The Science of Learning and Effective Teaching Strategies
How should the research about the science of learning inform the way we teach?
How do we help students learn the most important skills and knowledge we hope they leave our classrooms possessing and able to use?
How can we make learning enjoyable while at the same time designing experiences that challenge students to struggle in the way we know deep learning requires?
Building on previous sessions in this course, we're going to present a variety of teaching strategies and mindsets based on the science of learning.
We hope these strategies will help further your understanding of these important questions.
We'll begin by doing a brief review of a few of the important principles of learning we discussed in previous sessions.
We'll help contextualize it using our simple multi-store model of how memory works.
One of the key ideas we discussed is that, to make memories that stick, our students need to think to learn.
This is a truism of learning.
Students remember what they've been thinking about.
As the cognitive scientist Daniel Willingham says, "Memory is the residue of thought." In terms of our memory model, this means creating a dialog between working memory and long-term memory.
The more we get students to cognitively process what it is we want them to learn, especially if we spread out the learning over time, the more likely they'll be able to recall and use it later.
This is because thinking in this way will link the newly learned to what's already stored in our memory.
Not only do we want to create a memory residue that remains, we also want it to be embedded meaningfully in the prior knowledge that students posses.
As teachers, we help advance learning by what we have the students do to learn.
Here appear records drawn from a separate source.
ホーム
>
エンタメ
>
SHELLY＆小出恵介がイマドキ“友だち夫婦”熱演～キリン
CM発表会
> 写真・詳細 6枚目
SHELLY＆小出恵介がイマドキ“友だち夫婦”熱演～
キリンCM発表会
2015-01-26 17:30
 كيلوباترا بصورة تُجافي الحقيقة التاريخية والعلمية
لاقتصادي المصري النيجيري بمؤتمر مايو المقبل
This also means that learning shouldn't be too easy, as much as we'd like to make it so.
Struggle, and even confusion, are important for making lasting memories.
We talked earlier about how to challenge students while at the same time assuring them we believe they can succeed.
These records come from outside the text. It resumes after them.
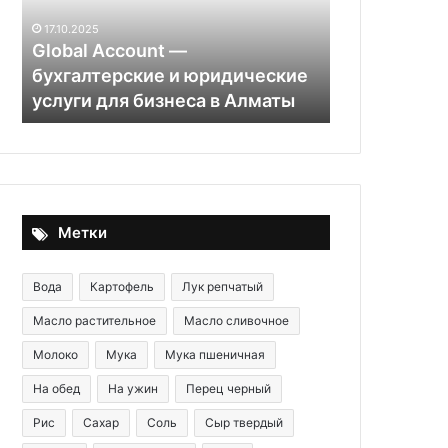
юридические
Telegram
17.10.2025
услуги
Global Account —
20.01.2026
для
р
бухгалтерские и юридические
OSINT и ци
бизнеса
а
услуги для бизнеса в Алматы
RuDossier T
в
Алматы
Метки
Вода
Картофель
Лук репчатый
Масло растительное
Масло сливочное
Молоко
Мука
Мука пшеничная
На обед
На ужин
Перец черный
Рис
Сахар
Соль
Сыр твердый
The scaffolding and support we provide them both cognitively and emotionally are there for a key.
We also emphasized that an important mindset for students' success is believing they can increase their ability with effort and hard work.
And recall we emphasized that the quality of their hard work counts.
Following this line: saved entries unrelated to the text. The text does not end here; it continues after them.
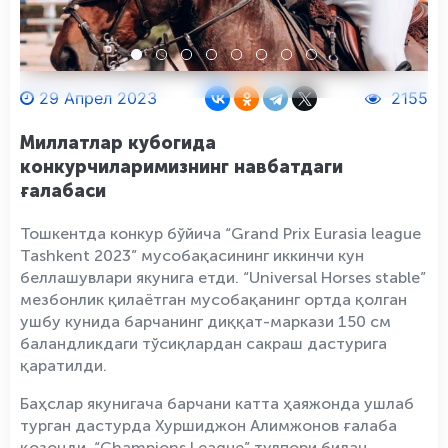
29 Апрел 2023
2155
Миллатлар кубогида
конкурчиларимизнинг навбатдаги
ғалабаси
Тошкентда конкур бўйича “Grand Prix Eurasia league
Tashkent 2023” мусобақасининг иккинчи кун
беллашувлари якунига етди. “Universal Horses stable”
мезбонлик қилаётган мусобақанинг ортда қолган
ушбу кунида барчанинг диққат-маркази 150 см
баландликдаги тўсиқлардан сакраш дастурига
қаратилди.
Баҳслар якунигача барчани катта ҳаяжонда ушлаб
турган дастурда Хуршиджон Алимжонов ғалаба
қозонди. “Champions League” тулпори билан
It's crucial that their effort be effective in moving their learning forward.
Hard work alone is not enough.
This is why giving students feedback is so important.
However, research shows that much of the feedback provided in schools is not very effective in helping students learn.
We all want our young learners to close the gap between where we want them to be and where they are with regard to important skills and knowledge, but how we close that understanding gap is not always easy for the diverse array of kids we teach.
In the next session we'll talk about important aspects of effective feedback that are needed to move student learning forward.
As a preview, one important but often neglected feedback principle we'll focus on is this: the only thing that matters about feedback is what the students do with it.